DIRECTIONS FOR THIS TASK – The line containing "Consumer Insights entdecken" marks the end; write out exactly every line from the start of the data up to and including it, without the pictures.

SUPPLIED DATA –
..........

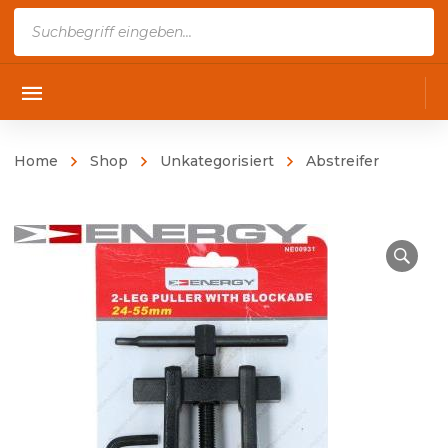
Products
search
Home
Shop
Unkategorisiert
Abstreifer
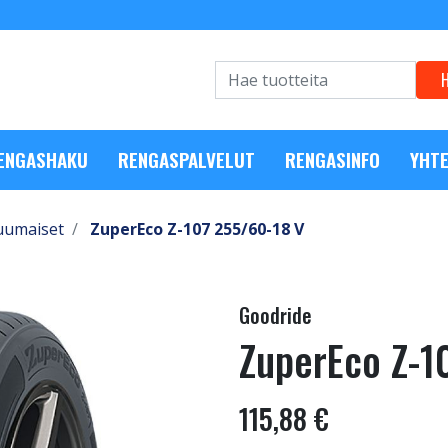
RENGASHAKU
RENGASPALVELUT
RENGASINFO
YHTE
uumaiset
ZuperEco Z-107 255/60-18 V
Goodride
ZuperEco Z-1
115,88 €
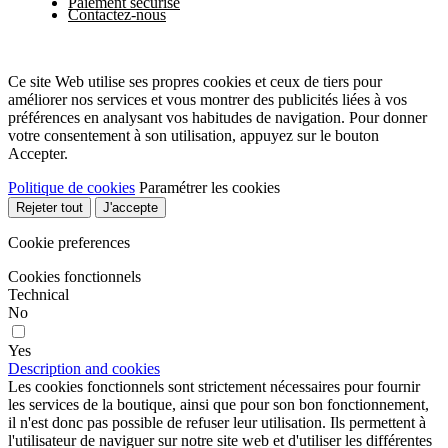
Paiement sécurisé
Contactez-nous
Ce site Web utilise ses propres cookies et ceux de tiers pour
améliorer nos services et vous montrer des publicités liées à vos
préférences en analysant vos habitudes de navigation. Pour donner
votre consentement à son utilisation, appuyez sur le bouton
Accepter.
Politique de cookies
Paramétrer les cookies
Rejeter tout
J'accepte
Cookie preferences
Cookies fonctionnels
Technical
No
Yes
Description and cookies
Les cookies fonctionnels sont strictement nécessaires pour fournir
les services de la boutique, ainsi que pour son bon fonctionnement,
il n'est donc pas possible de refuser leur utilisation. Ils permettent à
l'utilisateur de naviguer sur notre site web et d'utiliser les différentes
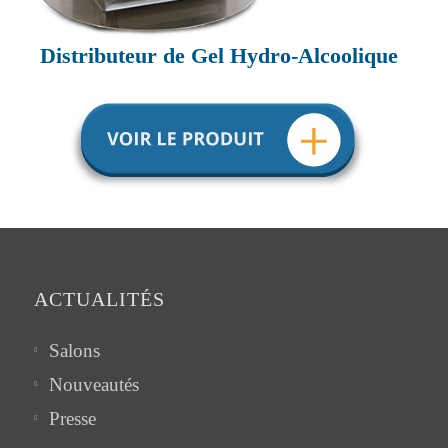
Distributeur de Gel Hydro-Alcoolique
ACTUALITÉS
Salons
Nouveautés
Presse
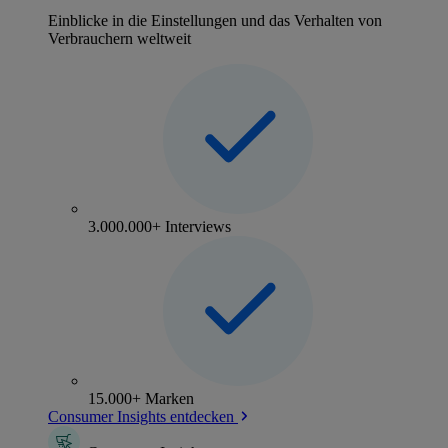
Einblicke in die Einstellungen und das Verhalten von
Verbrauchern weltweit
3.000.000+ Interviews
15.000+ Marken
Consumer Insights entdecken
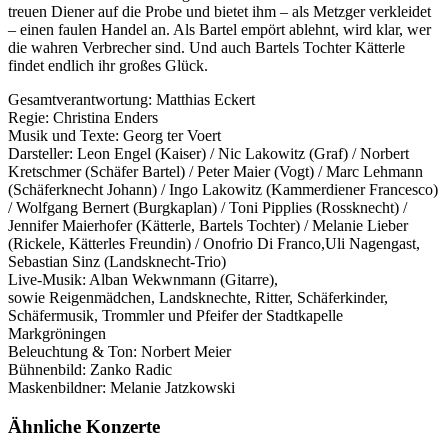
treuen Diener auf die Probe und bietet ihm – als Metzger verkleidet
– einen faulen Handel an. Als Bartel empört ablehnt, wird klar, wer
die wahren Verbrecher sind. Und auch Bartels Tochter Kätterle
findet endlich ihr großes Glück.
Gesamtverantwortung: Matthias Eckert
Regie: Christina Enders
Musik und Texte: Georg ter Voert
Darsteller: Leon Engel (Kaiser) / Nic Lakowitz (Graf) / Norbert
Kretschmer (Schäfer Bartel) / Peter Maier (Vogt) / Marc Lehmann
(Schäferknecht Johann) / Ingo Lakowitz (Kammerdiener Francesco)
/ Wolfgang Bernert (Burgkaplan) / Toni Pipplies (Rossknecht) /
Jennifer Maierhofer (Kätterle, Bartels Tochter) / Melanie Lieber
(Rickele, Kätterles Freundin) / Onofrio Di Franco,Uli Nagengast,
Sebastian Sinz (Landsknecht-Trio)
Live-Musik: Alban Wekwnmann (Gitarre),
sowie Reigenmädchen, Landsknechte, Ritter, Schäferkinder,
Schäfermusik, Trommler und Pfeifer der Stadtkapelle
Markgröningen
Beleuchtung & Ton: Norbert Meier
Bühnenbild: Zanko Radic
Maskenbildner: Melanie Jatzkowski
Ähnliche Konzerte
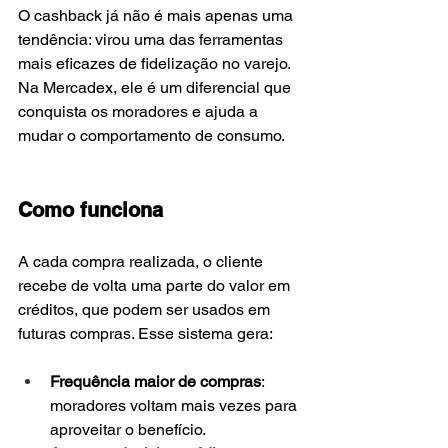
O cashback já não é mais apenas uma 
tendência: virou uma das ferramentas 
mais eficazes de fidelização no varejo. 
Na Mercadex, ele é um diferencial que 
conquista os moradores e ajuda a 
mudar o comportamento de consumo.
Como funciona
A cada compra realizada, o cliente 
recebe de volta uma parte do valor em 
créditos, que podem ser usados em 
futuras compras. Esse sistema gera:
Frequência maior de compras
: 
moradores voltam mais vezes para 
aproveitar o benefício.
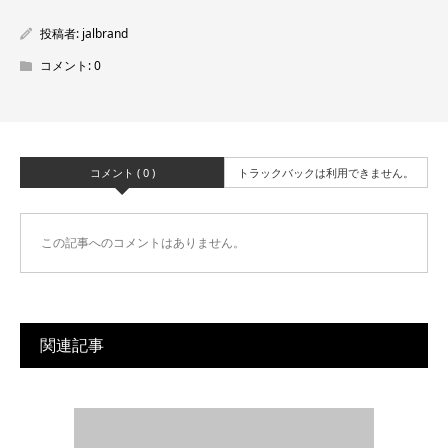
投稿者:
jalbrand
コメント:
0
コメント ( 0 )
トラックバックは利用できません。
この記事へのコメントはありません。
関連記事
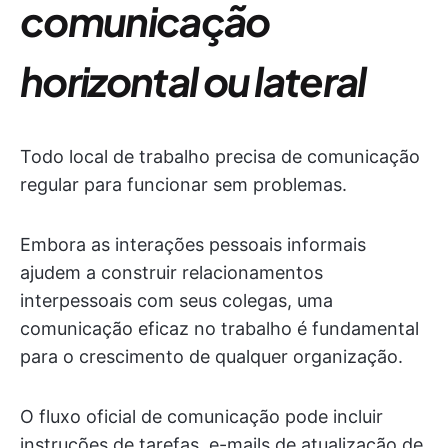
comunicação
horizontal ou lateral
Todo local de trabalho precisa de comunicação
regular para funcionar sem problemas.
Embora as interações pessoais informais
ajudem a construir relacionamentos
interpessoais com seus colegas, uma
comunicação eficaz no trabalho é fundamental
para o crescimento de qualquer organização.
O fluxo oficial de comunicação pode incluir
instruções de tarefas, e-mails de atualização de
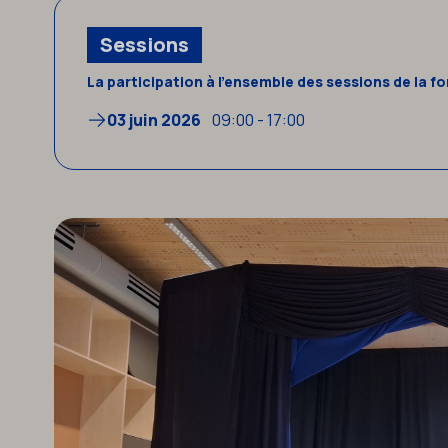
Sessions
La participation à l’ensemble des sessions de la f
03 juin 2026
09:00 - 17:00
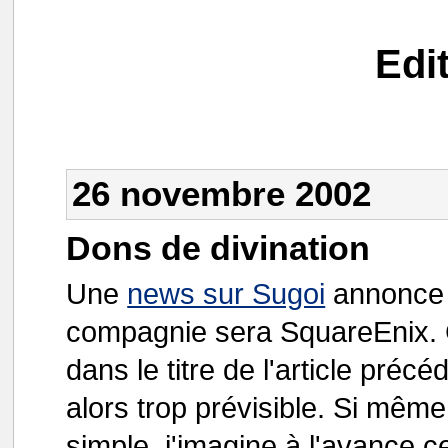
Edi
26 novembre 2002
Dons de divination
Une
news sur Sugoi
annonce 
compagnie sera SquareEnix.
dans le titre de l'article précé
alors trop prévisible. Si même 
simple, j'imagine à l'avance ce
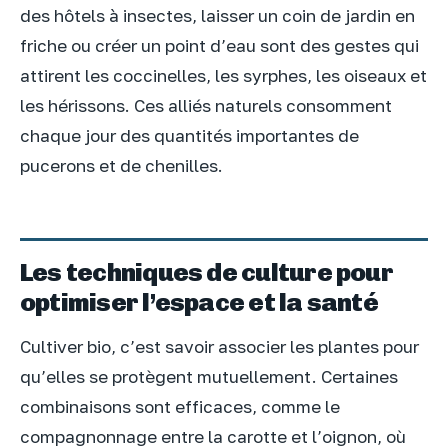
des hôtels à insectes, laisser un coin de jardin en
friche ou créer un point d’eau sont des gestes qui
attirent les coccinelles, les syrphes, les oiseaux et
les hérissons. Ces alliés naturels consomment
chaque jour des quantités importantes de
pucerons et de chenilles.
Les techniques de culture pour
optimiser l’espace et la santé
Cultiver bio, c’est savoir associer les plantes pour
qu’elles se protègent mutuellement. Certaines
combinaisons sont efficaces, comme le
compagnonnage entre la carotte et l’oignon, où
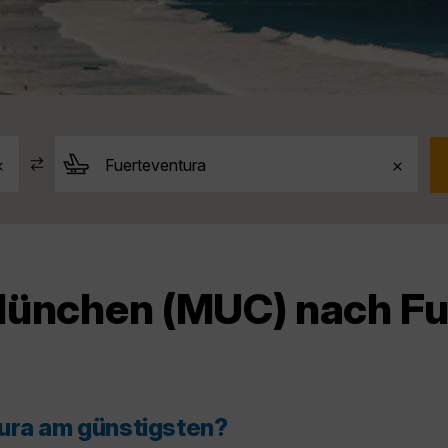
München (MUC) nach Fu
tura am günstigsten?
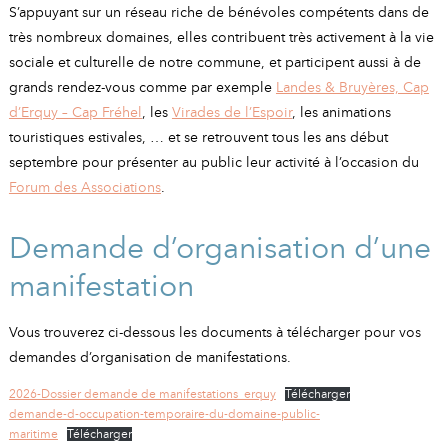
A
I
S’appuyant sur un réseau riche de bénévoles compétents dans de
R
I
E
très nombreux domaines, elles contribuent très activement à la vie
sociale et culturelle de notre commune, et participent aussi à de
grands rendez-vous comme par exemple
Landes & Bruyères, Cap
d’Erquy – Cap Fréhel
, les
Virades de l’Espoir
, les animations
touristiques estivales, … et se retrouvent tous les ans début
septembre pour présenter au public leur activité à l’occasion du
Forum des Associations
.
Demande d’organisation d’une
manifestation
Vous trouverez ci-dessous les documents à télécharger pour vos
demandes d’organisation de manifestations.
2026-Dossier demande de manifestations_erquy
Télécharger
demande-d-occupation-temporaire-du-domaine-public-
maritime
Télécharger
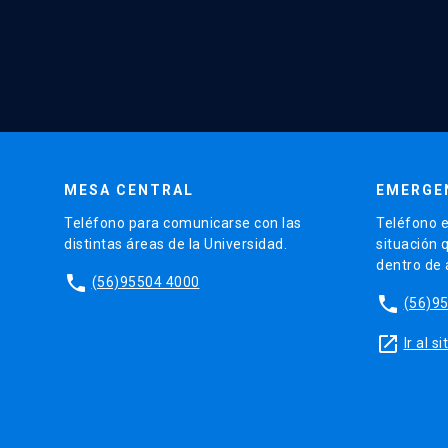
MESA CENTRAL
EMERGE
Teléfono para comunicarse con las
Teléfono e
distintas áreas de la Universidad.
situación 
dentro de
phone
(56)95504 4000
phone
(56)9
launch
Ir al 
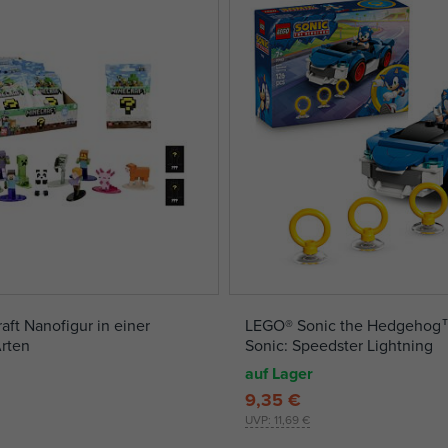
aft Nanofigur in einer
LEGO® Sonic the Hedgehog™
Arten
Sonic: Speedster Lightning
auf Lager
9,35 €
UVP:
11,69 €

..........

EXPECTED OUTPUT –
Products
search
Home
Shop
Unkategorisiert
Abstreifer
RENGASHAKU
RENGASPALVELUT
RENGASINFO
YHTE
uumaiset
ZuperEco Z-107 255/60-18 V
Goodride
ZuperEco Z-1
115,88 €
Paiement sécurisé
Contactez-nous
Ce site Web utilise ses propres cookies et ceux de tiers pour
améliorer nos services et vous montrer des publicités liées à vos
préférences en analysant vos habitudes de navigation. Pour donner
votre consentement à son utilisation, appuyez sur le bouton
Accepter.
Politique de cookies
Paramétrer les cookies
Rejeter tout
J'accepte
Cookie preferences
Cookies fonctionnels
Technical
No
Yes
Description and cookies
Les cookies fonctionnels sont strictement nécessaires pour fournir
les services de la boutique, ainsi que pour son bon fonctionnement,
il n'est donc pas possible de refuser leur utilisation. Ils permettent à
l'utilisateur de naviguer sur notre site web et d'utiliser les différentes
Distributeur de Gel Hydro-Alcoolique
ACTUALITÉS
Salons
Nouveautés
Presse
Einblicke in die Einstellungen und das Verhalten von
Verbrauchern weltweit
3.000.000+ Interviews
15.000+ Marken
Consumer Insights entdecken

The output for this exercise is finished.